Friday, July 25, 2014

Electricity for homeowners

Just a few bits of wisdom picked up over the years.  Understand, electricity can be dangerous, can burn your house down, so if you have any doubts about a do it yourself project, you ought to call a pro. 
   Juice comes into the house from the street with three wires.  Two hot wires, color code black, and a neutral wire, color code white.  The two hot wires are 120 volts, alternating current (AC) which means the voltage goes up and down, current goes back, and forth 60 times a second.  The two hot wires are 180 degrees out of phase with each other, which means when one wire is plus, the other is negative, and vice versa.  Which means you have 220 volts measured from one hot wire to the other.  Things like electric stoves, electric car chargers, big power tools , central air, and the like  get 220 volt power.  It is customary to run a special branch circuit for each 220 volt appliance.  The familiar branch circuits are all 120 volts, which is obtained by using one hot (black) wire and one neutral wire.  The hot wires each measure 120 volts to the neutral wire. 
  Black to brass, white to chrome.  Old electricians proverb.  The screws on the sockets and light fixtures are alternately brass and chrome.  Wire black to brass and white to chrome and you won't get hot and neutral switched around. 

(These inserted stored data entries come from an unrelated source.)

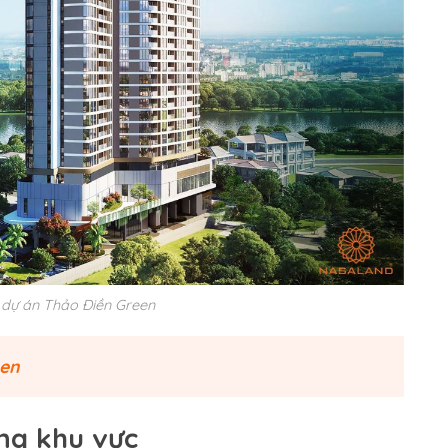
dự án Thảo Điền Green
een
ong khu vực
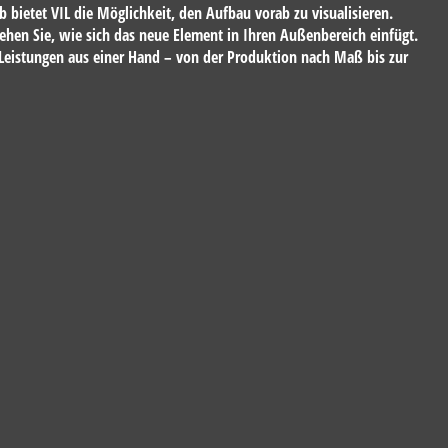
 bietet VIL die Möglichkeit, den Aufbau vorab zu visualisieren.
ehen Sie, wie sich das neue Element in Ihren Außenbereich einfügt.
n Leistungen aus einer Hand – von der Produktion nach Maß bis zur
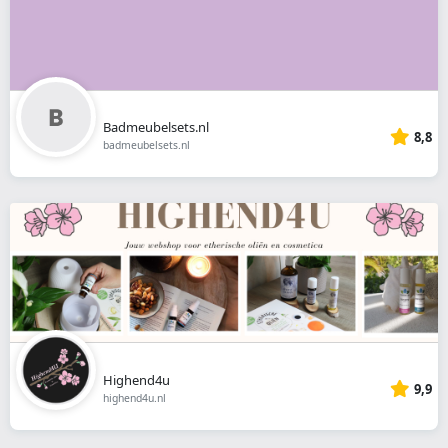
Badmeubelsets.nl
8,8
badmeubelsets.nl
Highend4u
9,9
highend4u.nl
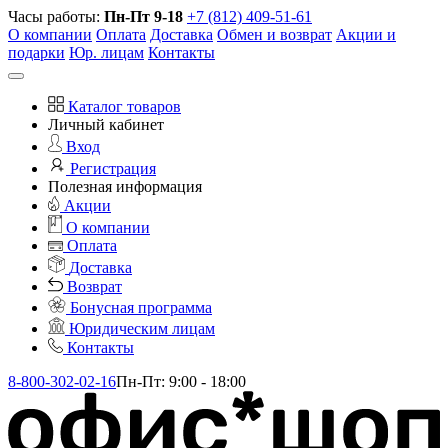
Часы работы:
Пн-Пт 9-18
+7 (812) 409-51-61
О компании
Оплата
Доставка
Обмен и возврат
Акции и
подарки
Юр. лицам
Контакты
Каталог товаров
Личный кабинет
Вход
Регистрация
Полезная информация
Акции
О компании
Оплата
Доставка
Возврат
Бонусная программа
Юридическим лицам
Контакты
8-800-302-02-16
Пн-Пт: 9:00 - 18:00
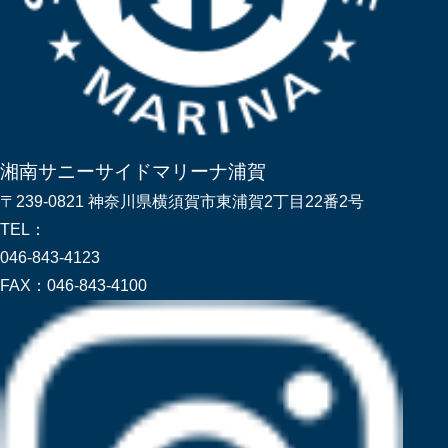
湘南サニーサイドマリーナ浦賀
〒239-0821 神奈川県横須賀市東浦賀2丁目22番2号
TEL：
046-843-4123
FAX：
046-843-4100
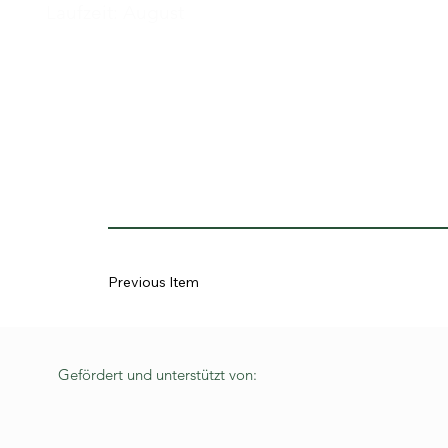
Laufzeit: August
Previous Item
Gefördert und unterstützt von:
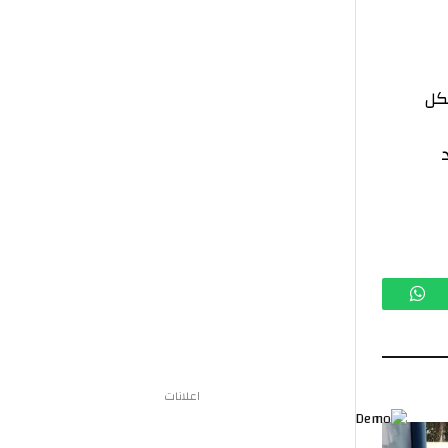
تساب
اعلانات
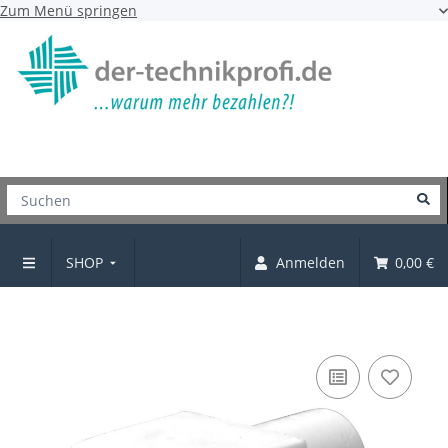
Zum Menü springen
SHOP
Anmelden
0,00 €
Bodenträger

   Fuses, or circuit breakers are there to protect the wires, not the appliances plugged into the branch circuit.  Should a short circuit occur, massive amounts of current will flow in the wires, which are buried in your walls, and heat them red hot, setting the house on fire.  The fuse or circuit breaker will open the circuit and cut off the current before anything bad happens.  New houses use #12 wire for branch circuits which can handle 20 amps.  Older houses had lighter #14 branch circuits which called for a 15 amp fuse. 
  Never fuse the neutral.  Another old electricians proverb.  It's complicated, and I cannot explain it without several diagrams.  So just take it from me.  Don't fuse the neutral.
  Treat neutral as if it were hot, i.e. don't think it's safe to touch.  A whole bunch of common faults can make neutral become hot and shock the bejesus out of you. 
  Run a safety ground color code green on all new work.  Safety ground protects against shock should the appliance insulation fail and allow a hot wire to touch the case, making the case hot.  If the case is connected to safety ground, all sorts of current will flow, and the fuse will blow, removing power and making the case safe to touch.  Back at the fuse box, the green safety grounds want to be connected to a good earth ground, say a 4 foot iron pipe driven into moist dirt, or the cold water pipe coming in from the street, before the water meter. 
   Most electric codes call for the neutral to also go to earth ground.  This is worth checking out.  One of the houses I owned over the years came to me with the neutral ground clamp rusted clean off and dangling in midair.